自身の守備業務を取り巻く環境変化や情勢・動向についての認識が不十分である。(Having limited insight into the changes and developments surrounding own area.)
戦略の策定に当たって、行政部局間および政府機関以外の組織との交流や重要な課題に対する問題意識が希薄である。(Give limited attention to the bigger issues and interactions across departments and outside the Civil Service when defining strategy.)
英国のFast Streamerの採用プロセスでは、米国と同じように筆記試験(online test)、グループ演習(assessment centre)、面接の3種類の選考ステップが設定されています。上記の Competency Framework に掲載されたコンピテンシーは、 グループ演習を通して幹部候補生としての潜在力や適性の判定に使われるほか、採用後のコンピテンシー開発、業績評価にも活用されます。

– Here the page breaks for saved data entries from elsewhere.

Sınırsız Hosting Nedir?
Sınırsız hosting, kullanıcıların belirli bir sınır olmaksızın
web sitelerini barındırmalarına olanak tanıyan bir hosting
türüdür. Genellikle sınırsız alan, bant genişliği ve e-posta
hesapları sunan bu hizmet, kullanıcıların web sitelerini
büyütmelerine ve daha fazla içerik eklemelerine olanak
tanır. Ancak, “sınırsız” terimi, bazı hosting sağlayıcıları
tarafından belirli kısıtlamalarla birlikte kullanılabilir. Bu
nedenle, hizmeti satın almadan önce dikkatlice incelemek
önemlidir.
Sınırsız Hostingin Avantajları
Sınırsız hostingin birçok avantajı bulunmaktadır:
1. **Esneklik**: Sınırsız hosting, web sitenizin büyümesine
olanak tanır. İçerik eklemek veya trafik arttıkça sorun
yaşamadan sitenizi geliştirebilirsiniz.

これらのコンピテンシーの適用対象は国家公務員ですから、細かい点では民間の営利企業の社員に直接適用できない場合がありますが、本質的な業務遂行能力の開発と業績評価のツールとしては、民間企業においても大変示唆に富む内容ですので、Competency Framework(上記URL参照)は一読の価値があります。

定森 幸生

Yukio Sadamori

PROFILE
1973年、慶應義塾大学経済学部卒業後、三井物産株式会社に入社。1977年、カナダのMcGill 大学院でMBA取得後、通算約11年間の米国・カナダ滞在を含め約35年間一貫して三井物産のグローバル人材の採用、人材開発、組織・業績管理業務全般を統括する傍ら、日本および北米の政府機関・有力大学・人事労務実務家団体・弁護士協会などの招聘による講演、ワークショップ、諮問委員会などで活躍。『労政時報』はじめ人事労務管理専門誌への寄稿・連載も多数。2012年に三井物産株式会社を退職後、グローバル・プラットフォーム設立。企業や大学の要請で、グローバル人材育成関連のセミナーやコンサルテーションを実施する一方、慶應ビジネススクール、早稲田ビジネススクールで、英語によるグローバル・ビジネスコミュニケーション講座を担当、実務家対象の社会人教育でも活躍中。